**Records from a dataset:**
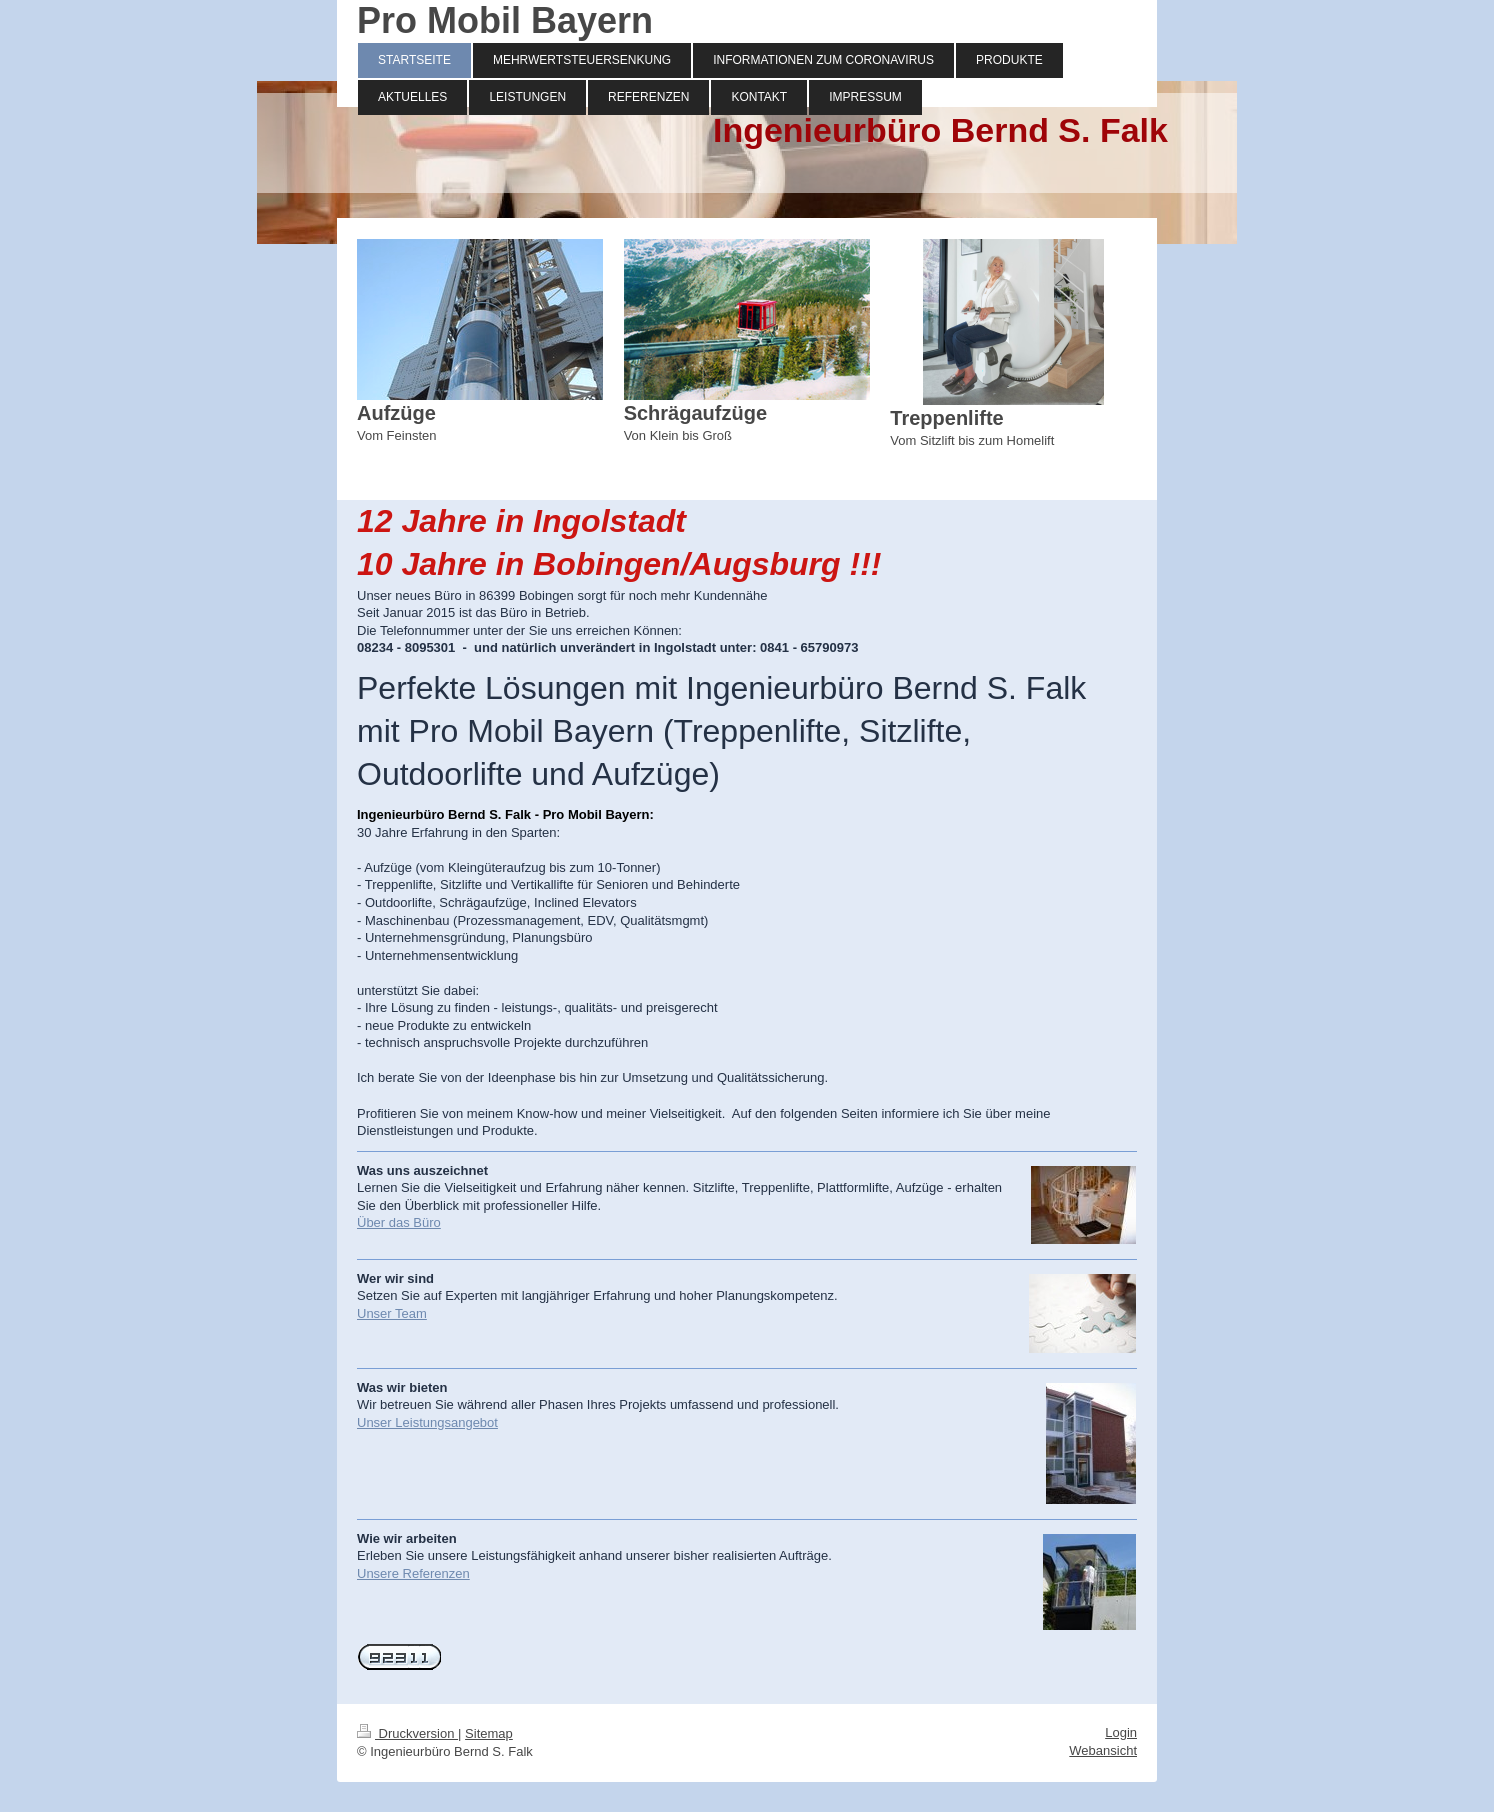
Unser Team (392, 1313)
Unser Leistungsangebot (427, 1422)
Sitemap (489, 1733)
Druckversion (407, 1733)
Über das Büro (399, 1222)
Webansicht (1103, 1750)
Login (1121, 1732)
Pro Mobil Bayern (505, 20)
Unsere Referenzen (413, 1573)
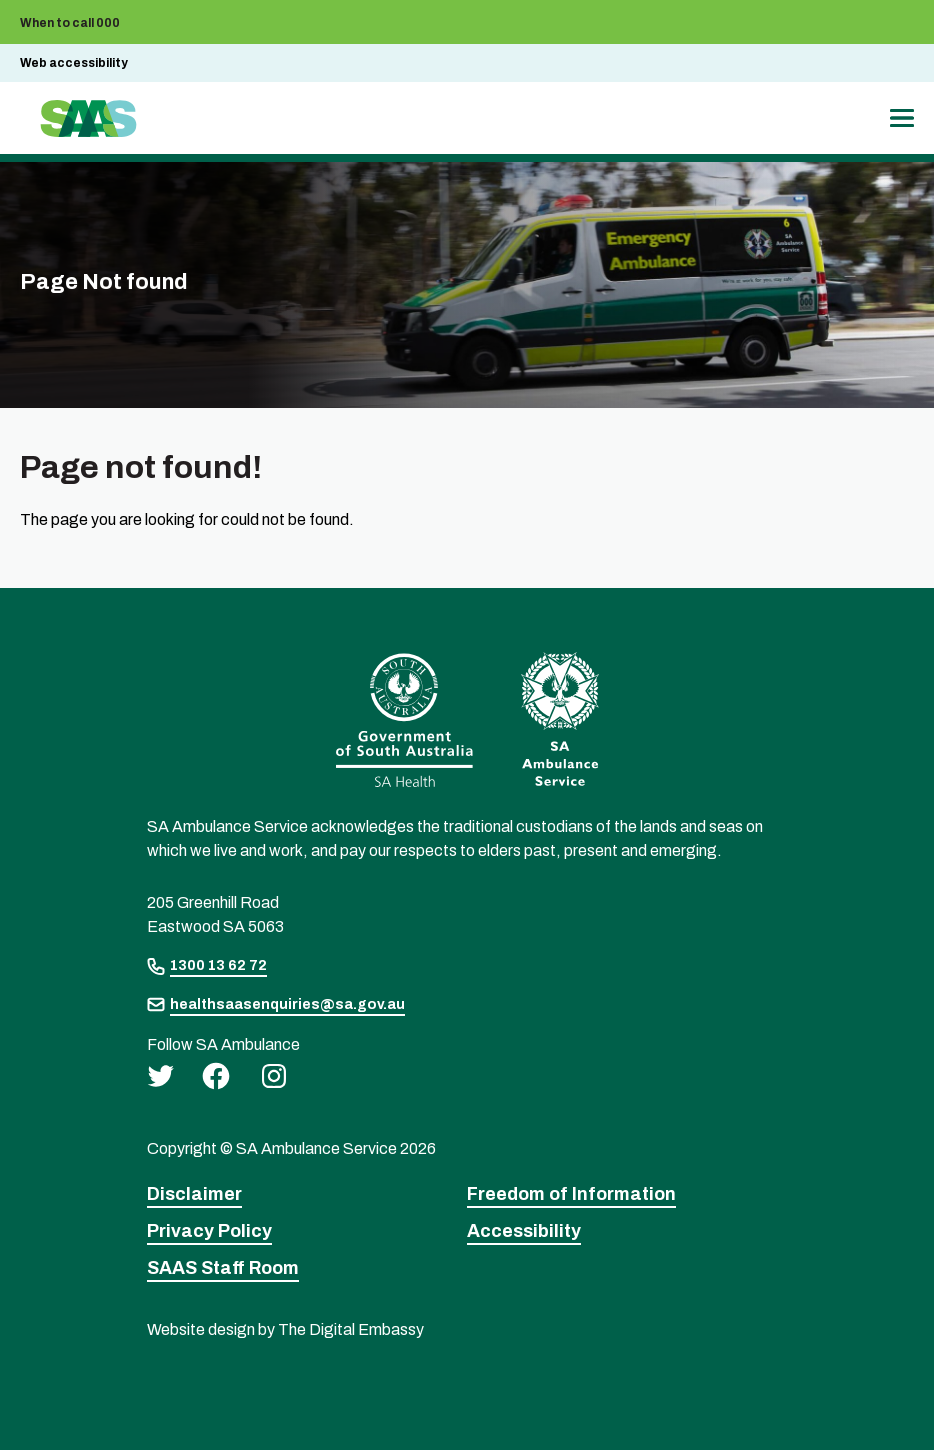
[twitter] (160, 1075)
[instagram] (274, 1075)
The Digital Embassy (351, 1329)
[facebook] (216, 1075)
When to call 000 (70, 23)
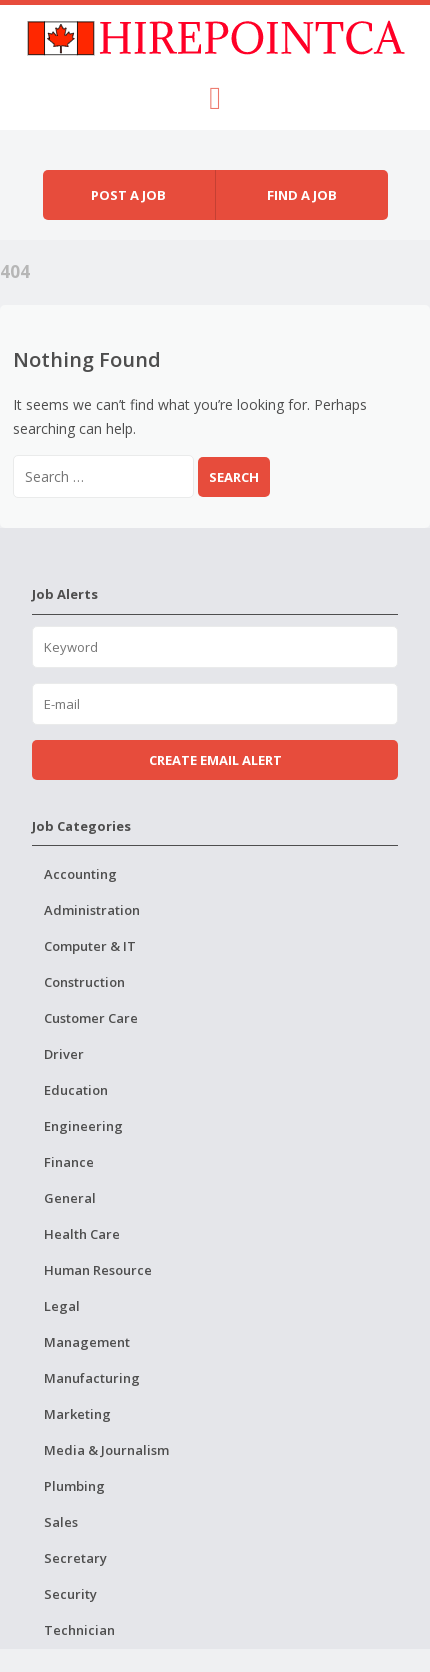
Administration (92, 910)
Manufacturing (92, 1378)
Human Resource (98, 1270)
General (70, 1198)
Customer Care (91, 1018)
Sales (61, 1522)
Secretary (75, 1558)
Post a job (128, 195)
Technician (79, 1630)
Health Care (82, 1234)
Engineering (83, 1126)
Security (70, 1594)
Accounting (80, 874)
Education (76, 1090)
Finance (69, 1162)
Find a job (302, 195)
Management (87, 1342)
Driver (64, 1054)
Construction (84, 982)
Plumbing (74, 1486)
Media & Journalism (106, 1450)
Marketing (77, 1414)
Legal (62, 1306)
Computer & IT (90, 946)
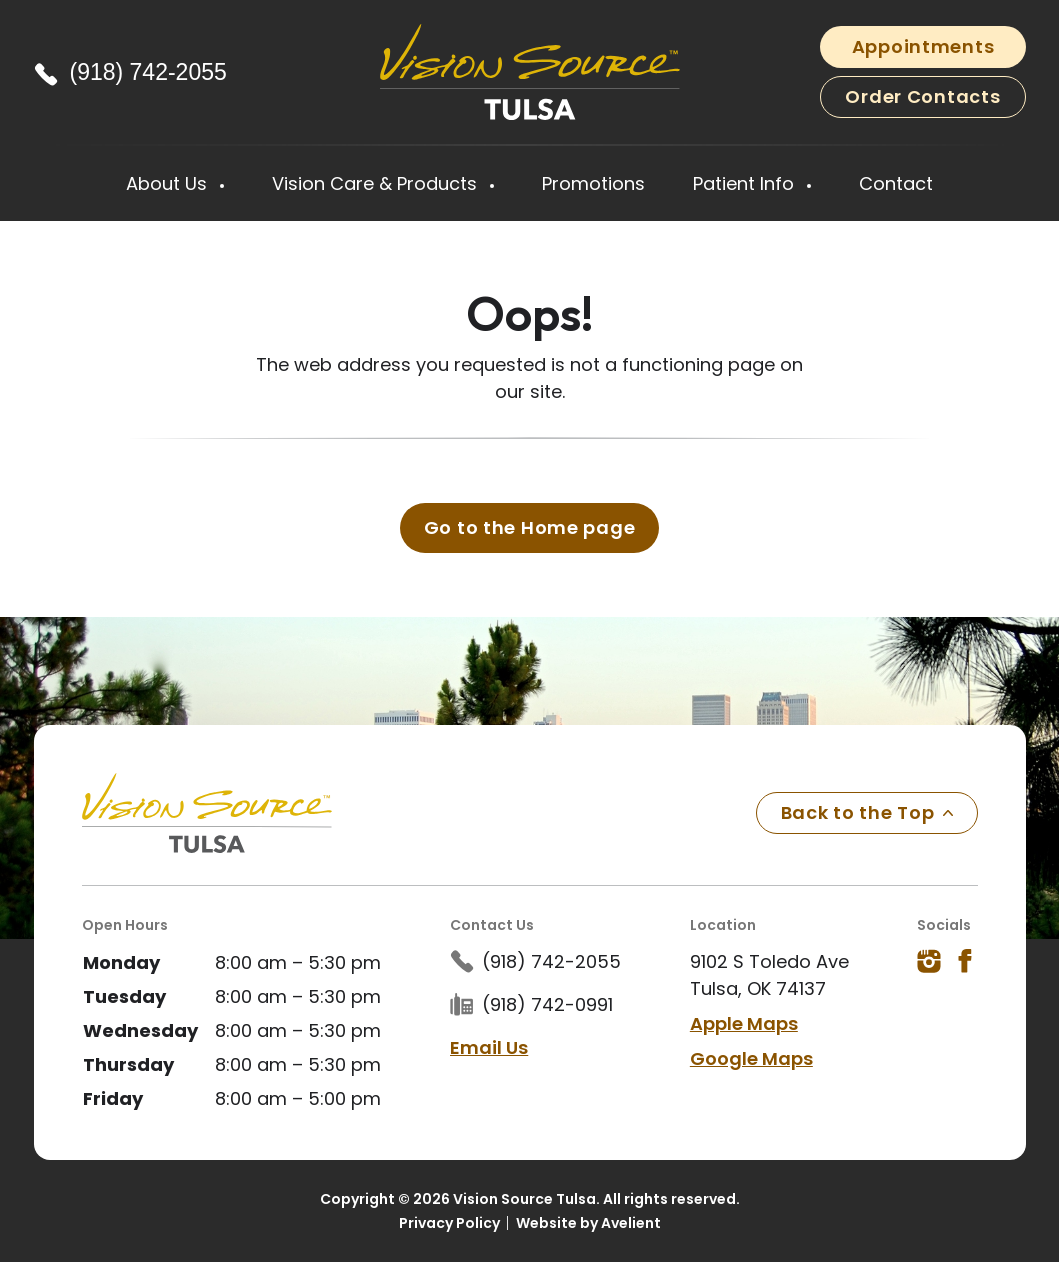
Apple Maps (744, 1023)
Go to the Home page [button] (530, 527)
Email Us (489, 1047)
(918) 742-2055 (148, 72)
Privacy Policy (449, 1223)
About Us (169, 183)
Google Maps (751, 1058)
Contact (896, 183)
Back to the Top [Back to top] (867, 812)
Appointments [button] (923, 46)
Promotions (593, 183)
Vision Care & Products (377, 183)
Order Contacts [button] (922, 96)
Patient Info (746, 183)
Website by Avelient (588, 1223)
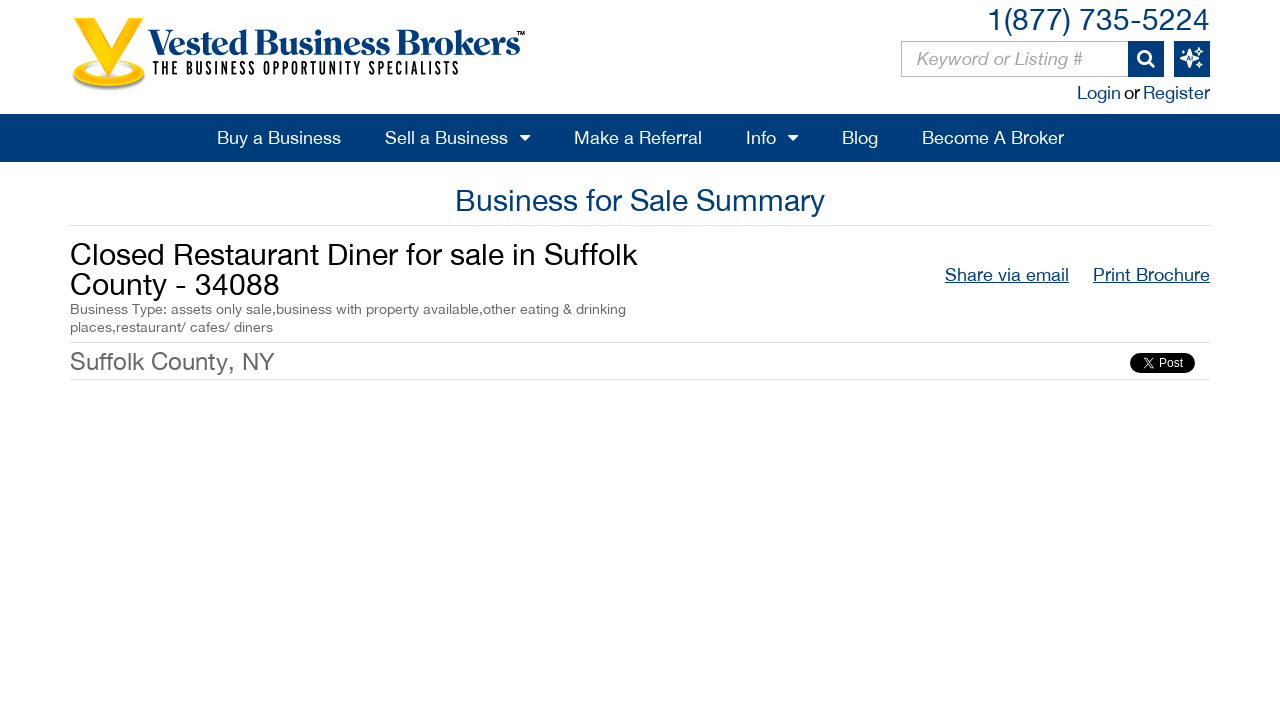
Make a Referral (638, 137)
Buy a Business (279, 137)
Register (1176, 92)
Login (1099, 92)
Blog (860, 137)
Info (761, 137)
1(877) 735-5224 (1098, 18)
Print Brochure (1151, 274)
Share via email (1007, 274)
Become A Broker (993, 137)
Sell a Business (446, 137)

**Your assignment:**
What is the number of lines in the data that hold the word "button"? Reply with that number and nothing else.

**Your response:**
3